Accessible social media In the Sixties
I have to admit that this is kind of a TRUE CONFESSIONS piece. I keep thinking about writing more about my life and growing up as an extremely visually impaired child. Honestly most of the stories just relate to growing up and not so much about doing it as a child with a visual impairment.
I grew up in Chicago and reluctantly moved to Florida when I was 17. If you were able to go to the link in the previous blog entry, you were able to see some of what our home and neighborhood were like. Although, now as an adult, I realize how wonderful it was to live in such a secluded neighborhood, I used to think it was true torture to live so far from all the fun my classmates were having. The truth is that I probably would have not been part of the fun crowd even if I lived write in the middle of where they all lived. Maybe there was no fun crowd?

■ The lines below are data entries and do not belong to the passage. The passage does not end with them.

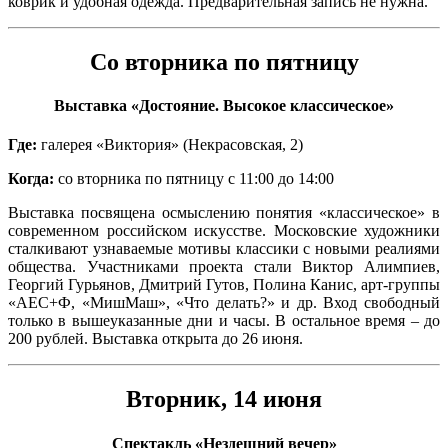
коврик и удобная одежда. Предварительная запись не нужна.
Со вторника по пятницу
Выставка «Достояние. Высокое классическое»
Где:
галерея «Виктория» (Некрасовская, 2)
Когда:
со вторника по пятницу с 11:00 до 14:00
Выставка посвящена осмыслению понятия «классическое» в
современном российском искусстве. Московские художники
сталкивают узнаваемые мотивы классики с новыми реалиями
общества. Участниками проекта стали Виктор Алимпиев,
Георгий Гурьянов, Дмитрий Гутов, Полина Канис, арт-группы
«АЕС+Ф, «МишМаш», «Что делать?» и др. Вход свободный
только в вышеуказанные дни и часы. В остальное время – до
200 рублей. Выставка открыта до 26 июня.
Вторник, 14 июня
Спектакль «Нездешний вечер»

Anyway, in the early sixties my younger sister and I found the fun crowd between the busy signal beeps when you called our favorite radio station. I believe this was WLS. This magic called the beep line only existed for about six months. I can’t believe it took them that long to figure out how to block the spaces in between the beeps.
This truly was accessible social media. You did not need vision; you could do this from a wheel chair. You did not even need your hands if you had another way to dial the phone. I don’t even think we had touch tone phones then so you could hold a pencil in your mouth and dial with the pencil.
Once you reached the busy signal, any time that school was out, you could talk between the beeps. An entire set of rules were created without any committee or big discussion.
We would start by saying, any-boys-on-this-line. You had to time your words between the beeps. The only way my sister could do this was to move the phone back and forth from her mouth. You had to make sure you were not in range of the phone when it was in the away from her face position. If you were lucky, 2 or 3 boys would answer. Everyone was very polite and nicely waited for their turn. Our parents would have been so proud, or maybe not?
We could go on like this for hours. I don’t think you were even charged for the call because a call never actually went through.
We were careful about getting the boys phone numbers and not giving out our number. Did we actually meet up with any of these boys? That is another story for another time.